*** Extracted material
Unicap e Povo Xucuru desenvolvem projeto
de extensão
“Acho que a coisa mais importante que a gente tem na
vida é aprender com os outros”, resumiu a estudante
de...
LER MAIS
******
Problem to solve: The records above are to be returned exactly as they appear.

Answer box:
Unicap e Povo Xucuru desenvolvem projeto
de extensão
“Acho que a coisa mais importante que a gente tem na
vida é aprender com os outros”, resumiu a estudante
de...
LER MAIS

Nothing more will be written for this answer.